What you have to do: Please give, word for word, the line containing "Cathédrale Saint-Étienne de Metz (1147, 227)" and every line that comes after it in the data below.
[Data for processing Boundary: Start]
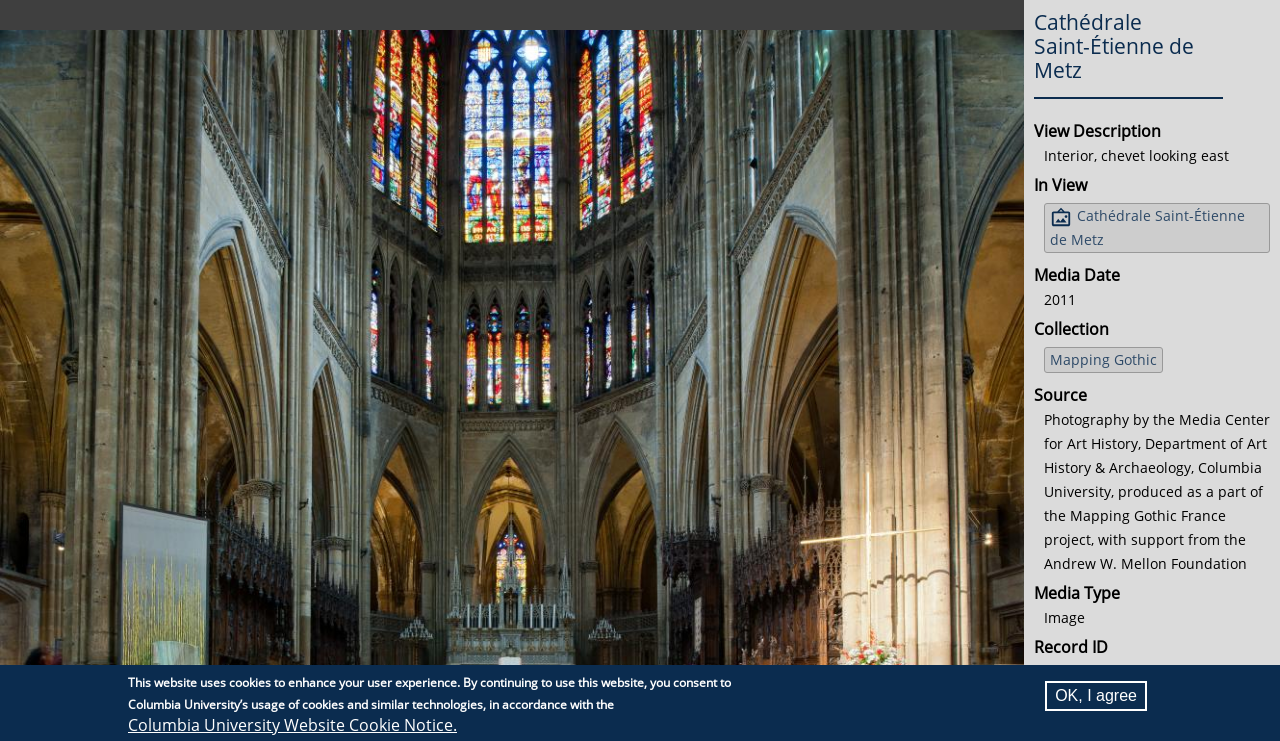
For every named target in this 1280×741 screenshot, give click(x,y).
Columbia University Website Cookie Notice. (292, 725)
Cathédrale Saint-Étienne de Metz (1147, 227)
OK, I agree (1096, 695)
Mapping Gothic (1103, 359)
[Data for processing Boundary: End]
Task result:
Cathédrale Saint-Étienne de Metz (1147, 227)
OK, I agree (1096, 695)
Mapping Gothic (1103, 359)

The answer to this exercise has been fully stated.